NOUS N’AVONS PAS TOUJOURS BESOIN D’OPÉRER LES PIERRES

   Avec tout cela, cet expert affirme qu’il n’est pas toujours nécessaire d’opérer les pierres, même si leur présence est fréquente lors d’une échographie effectuée par hasard lors d’une consultation: «Ce que nous savons, grâce à des études qui ont suivi d’autres personnes pendant de nombreuses années, c’est qu’environ huit sur dix continueront à être comme avant pendant une décennie sans s’en apercevoir. Le risque de démarrer avec des troubles est de un à deux pour cent par an, et cela diminue avec le temps. En d’autres termes, plus vous vivez avec vos pierres sans les remarquer, moins il est probable qu’elles vous posent problème».

   Ainsi, il assure que si le patient n’a jamais eu de douleur et que l’échographie montre que la vésicule et la voie biliaire sont normales, la bonne chose est de ne pas opérer et de surveiller. «Surveiller ne signifie pas se faire des bilans, il s’agit de savoir ce que l’on doit surveiller. Pas d’échographies tous les six mois, pas de régimes à vie», insiste cet spécialiste en Chirurgie Générale et du Développement Digestif et coordonnateur de l’Unité de Chirurgie Hépatobilopancréatique.

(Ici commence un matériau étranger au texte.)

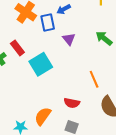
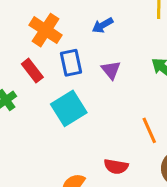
blue rectangle: (48, 23) -> (71, 63), moved
red rectangle: (17, 48) -> (32, 71), moved

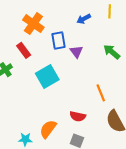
blue arrow: (103, 25) -> (84, 19), moved
blue rectangle: (71, 63) -> (59, 40), moved

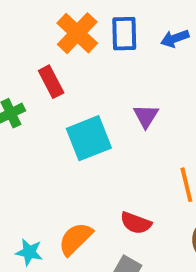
blue rectangle: (59, 40) -> (124, 34), moved
purple triangle: (76, 52) -> (146, 116), moved

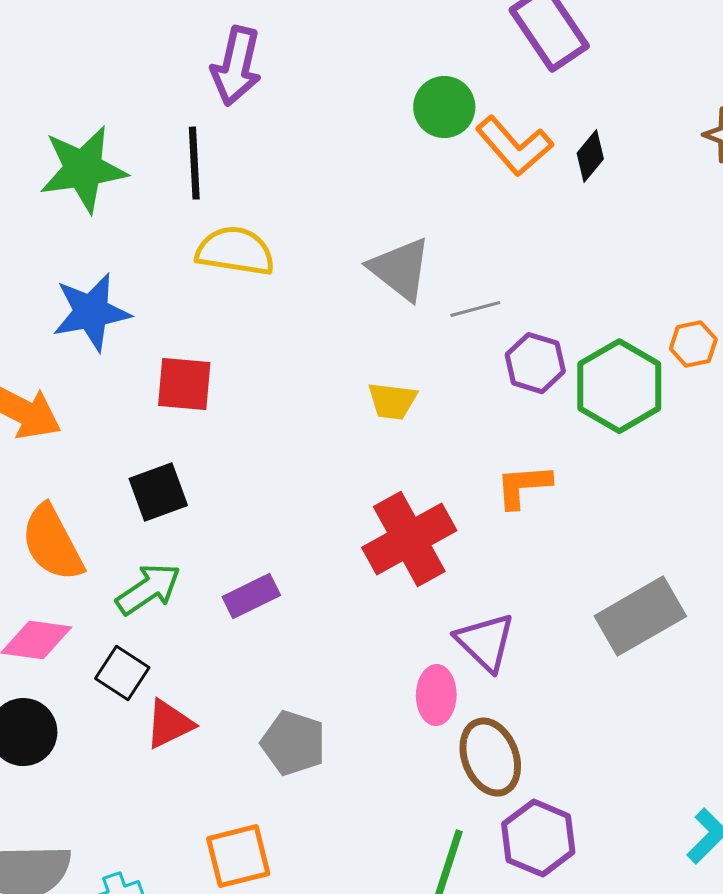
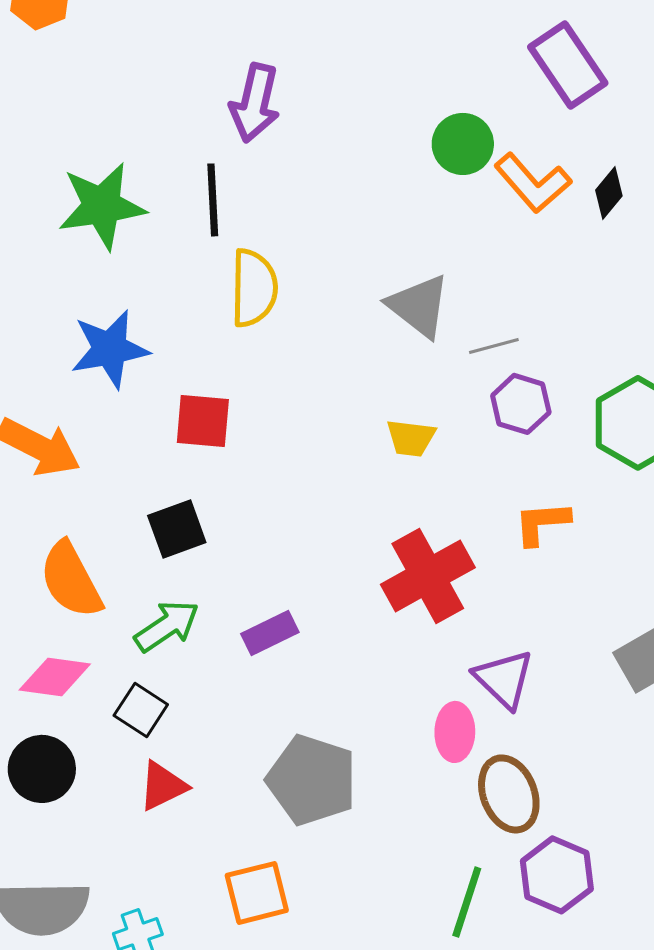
yellow semicircle: (235, 251) -> (254, 288), turned 82
purple hexagon: (535, 363) -> (521, 404), moved
red triangle: (169, 724) -> (163, 786), moved
gray pentagon: (293, 743) -> (312, 780), size x1.4

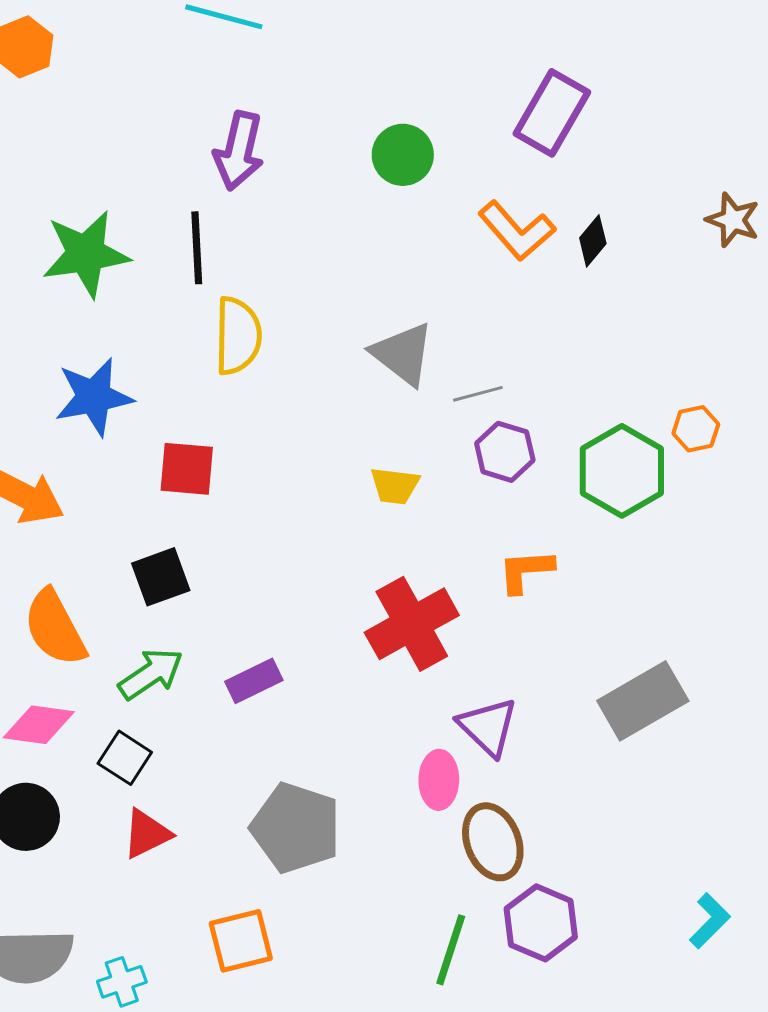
purple rectangle: (568, 65) -> (552, 113), turned 64
green circle: (463, 144) -> (403, 155), moved

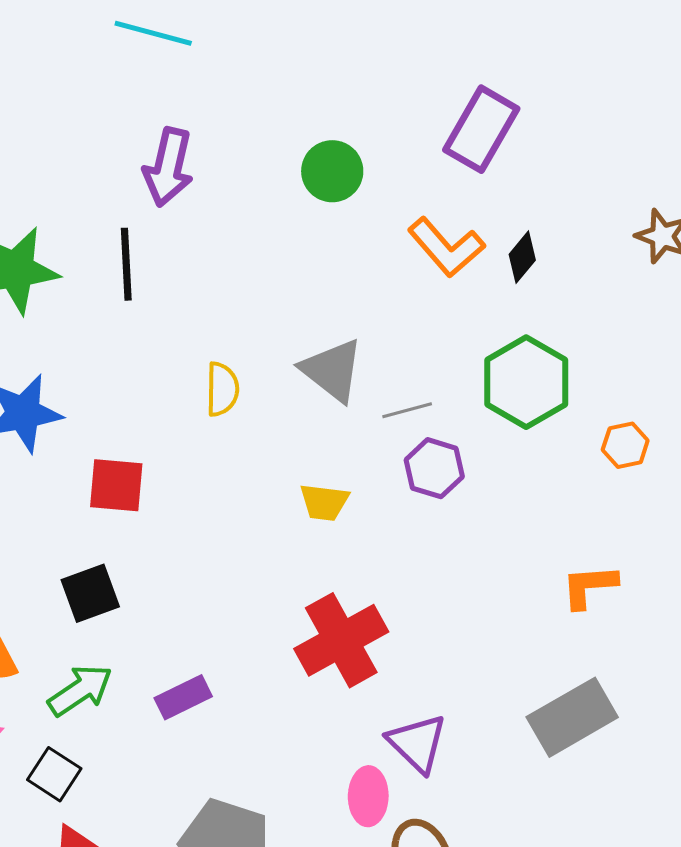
yellow semicircle: (238, 336) -> (222, 389), moved, size x0.7
green hexagon: (622, 471) -> (526, 382), moved
orange L-shape: (526, 571) -> (589, 586), moved

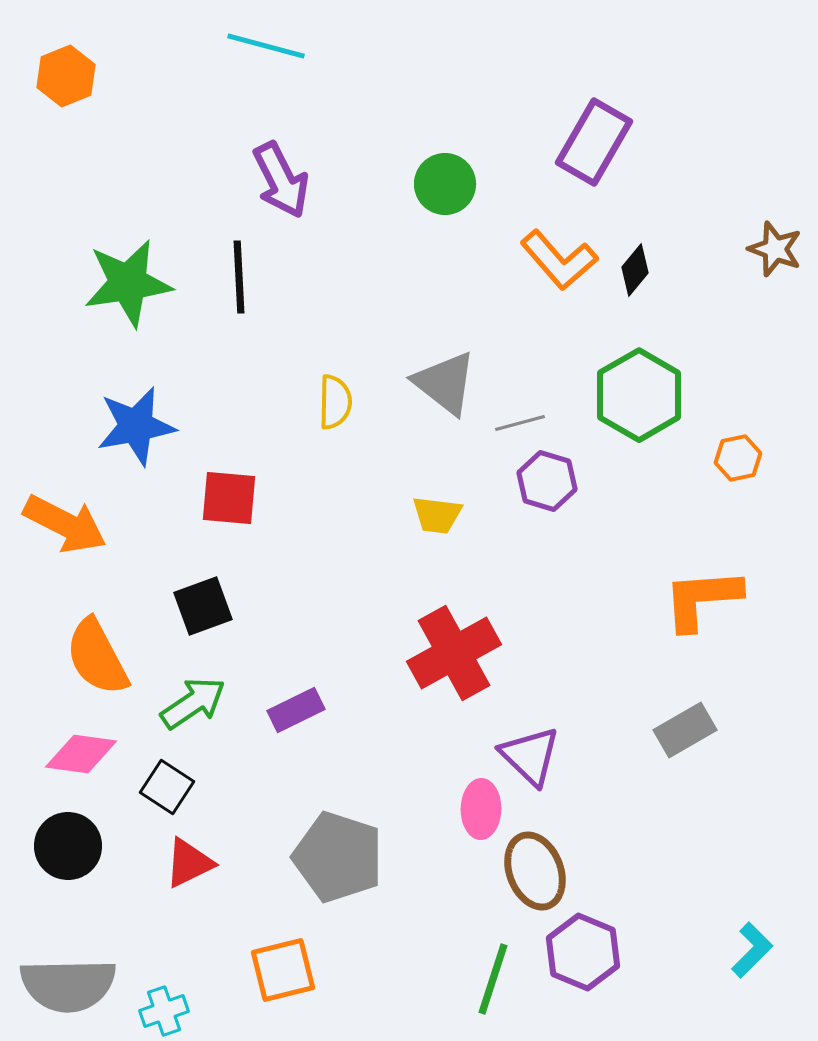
purple arrow: (168, 167) -> (281, 180), turned -40
orange L-shape: (589, 586) -> (702, 599), size x1.4
gray rectangle: (572, 717) -> (685, 730), size x0.7

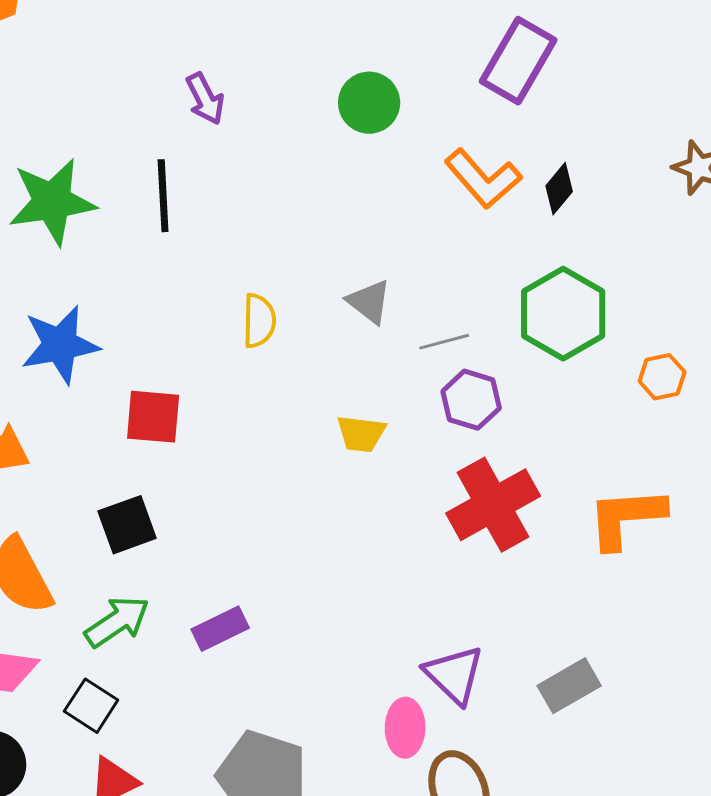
purple arrow: (281, 180) -> (205, 99), size x0.7
gray triangle: (445, 383) -> (369, 302), size x0.7
red cross: (454, 653) -> (493, 505), moved
gray rectangle: (685, 730) -> (569, 686), moved

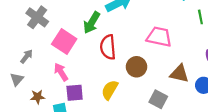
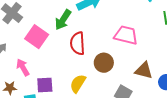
pink arrow: (61, 72) -> (23, 67), moved

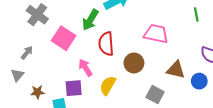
pink arrow: (23, 67) -> (85, 68), moved

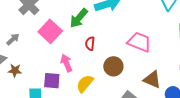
red semicircle: (106, 44) -> (90, 44), size x0.6
brown star: (38, 92) -> (15, 70), moved

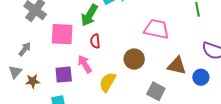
pink square: (50, 31) -> (62, 34), turned -30
red semicircle: (90, 44) -> (95, 41), moved
purple square: (52, 81) -> (64, 75), moved

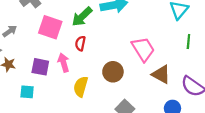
pink trapezoid: (157, 29) -> (143, 49), turned 30
brown triangle: (177, 66) -> (161, 74), moved
yellow semicircle: (108, 82) -> (81, 87), turned -30

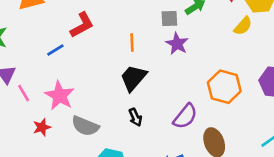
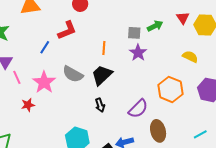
yellow semicircle: (243, 26) -> (190, 57), moved, turned -112
blue line: (55, 50) -> (45, 47), turned -32
gray semicircle: (85, 126) -> (73, 74), moved

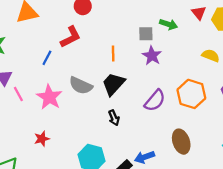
green arrow: (155, 26) -> (169, 24), turned 49
red star: (28, 105) -> (42, 139), moved
purple semicircle: (138, 109) -> (155, 101), moved

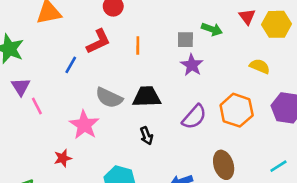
orange line: (113, 53) -> (138, 45), moved
black trapezoid: (113, 84) -> (147, 97), turned 45
pink star: (49, 97) -> (84, 125), moved

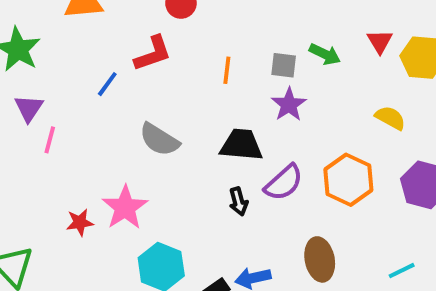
orange line: (138, 45) -> (227, 70), moved
black trapezoid: (147, 97) -> (241, 145), moved
pink line: (37, 106) -> (50, 140), turned 36
pink star: (84, 125) -> (125, 208), moved
black arrow: (147, 136) -> (238, 201), moved

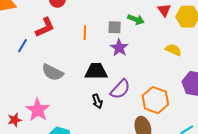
orange hexagon: (348, 180) -> (155, 100), moved

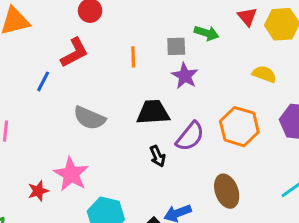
orange hexagon: (155, 100) -> (239, 127), moved

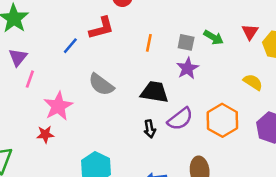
pink star: (71, 174) -> (58, 106), moved

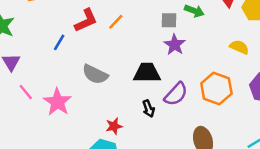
orange line: (149, 43) -> (116, 22), moved, turned 42
pink line: (30, 79) -> (26, 92), moved, turned -49
red star: (45, 134) -> (114, 126), moved

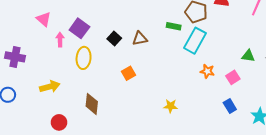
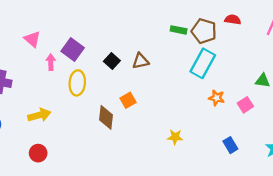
green rectangle: (174, 26) -> (179, 30), moved
brown diamond: (92, 104) -> (106, 117), moved
blue rectangle: (230, 106) -> (230, 145), moved
red circle: (59, 122) -> (38, 153), moved

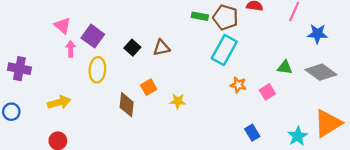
pink triangle: (32, 39) -> (62, 26), moved
yellow star: (175, 137) -> (178, 101), moved

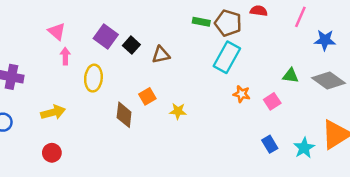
purple square: (93, 36) -> (106, 36), moved
black square: (132, 48) -> (131, 45), moved
blue rectangle: (252, 133) -> (270, 144), moved

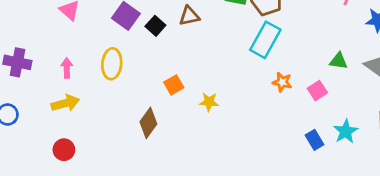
brown triangle: (161, 55) -> (189, 16), moved
pink arrow: (65, 56) -> (67, 68), moved
brown diamond: (124, 115) -> (148, 123), moved, turned 30
cyan star: (304, 148) -> (346, 131), moved

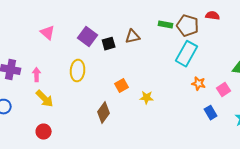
black square: (155, 26) -> (109, 44), turned 32
pink arrow: (67, 68) -> (37, 75), moved
yellow arrow: (65, 103) -> (45, 99), turned 60
blue rectangle: (315, 140) -> (211, 113), moved

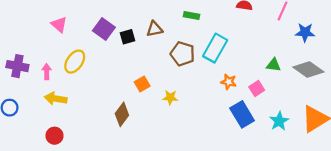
brown pentagon: (188, 26) -> (183, 54), moved
yellow ellipse: (78, 71) -> (75, 62), moved, turned 30
yellow arrow: (45, 99) -> (56, 99), turned 144
blue rectangle: (211, 113) -> (242, 114), size x1.6

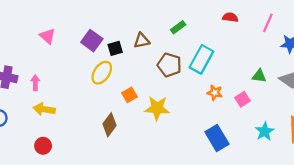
green rectangle: (192, 16) -> (178, 27), turned -48
yellow ellipse: (75, 62) -> (102, 73), moved
yellow star: (170, 98) -> (157, 108), size x1.6
blue rectangle: (242, 114) -> (217, 138), moved

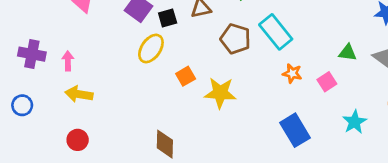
cyan rectangle: (201, 59) -> (276, 32), turned -68
brown diamond: (110, 125) -> (165, 144), moved, turned -35

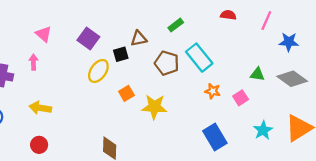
black square: (168, 18) -> (121, 54), moved
pink arrow: (68, 61) -> (33, 62), moved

   Cela dit, il rappelle qu’il n’y a qu’un petit nombre de situations où il est nécessaire de s’asseoir pour parler d’une chirurgie, et même si le patient n’éprouve rien: «Si, en plus des pierres, il y a un polype d’un centimètre ou plus, ou un polype plus petit chez une personne à risque. Ou si les calculs sont très gros, de plus de trois centimètres. Ou si la paroi de la vésicule est calcifiée, ce que l’on appelle la ‘vésicule en porcelaine’. Aussi dans certains rares cas d’anémies héréditaires. De plus, il existe un cas qui ne laisse pas de place à la discussion: si une pierre s’est échappée dans le cholédoque, qui est le conduit biliaire principal. Celui‑là, il faut l’éliminer même si cela ne fait pas mal. Mais ce ne sont que des exceptions. La règle, de très loin, est de ne pas opérer».

   À ce stade, il précise que parmi les signaux d’alarme qui indiqueraient qu’une pierre dans la vésicule exige une évaluation chirurgicale se trouvent le colique biliaire, distinct d’un simple retentissement ou d’une indigestion, et un phénomène qui se caractérise, comme l’indique cet expert, par une douleur qui monte, qui s’installe, et qui persiste, et qui est continue, forte, sous les côtes du côté droit, ou dans la région épigastrique, et qui bien souvent irradie vers le dos ou l’épaule droite. «Cela dure plus d’une demi-heure et peut durer plusieurs heures. Cela survient presque toujours la nuit, ou après un repas copieux, gras.» Il ajoute qu’il s’accompagne de nausées, parfois de vomissements, et de sueurs froides. Le patient ne trouve pas de position: il se lève, il s’assied, il fait les cent pas dans le couloir», complète l’intervenant.

   Pour cette raison, insiste-t‑il, lorsqu’il existe un colique véritable, bien documenté et avec des pierres visibles à l’échographie, il faut opérer. «De manière programmée, sans se presser, mais sans laisser traîner. Car la vésicule qui a douloureux une fois a tendance à recommencer à faire mal», insiste le docteur Cuadrado.

   Et même, souligne-t‑il, il y a quatre éléments qui obligent à se rendre aux urgences sans hésiter: que la douleur ne cède pas en quatre ou six heures; la fièvre avec des frissons; que les yeux ou la peau deviennent jaunes, que l’urine s’assombrit comme le thé ou le cognac et que les selles deviennent très claires; et des vomissements qui empêchent même de boire. «Cela n’est plus une simple colique», précise-t-il.

Thomas Leroy

Thomas Leroy

Je m’appelle Thomas Leroy et je suis le rédacteur de Placebo. Médecin de formation et passionné par le journalisme, j’ai choisi de créer ce média pour apporter une information claire et indépendante sur la santé et les addictions. Chaque jour, je m’engage à rendre accessibles des sujets complexes afin d’aider chacun à mieux comprendre et agir.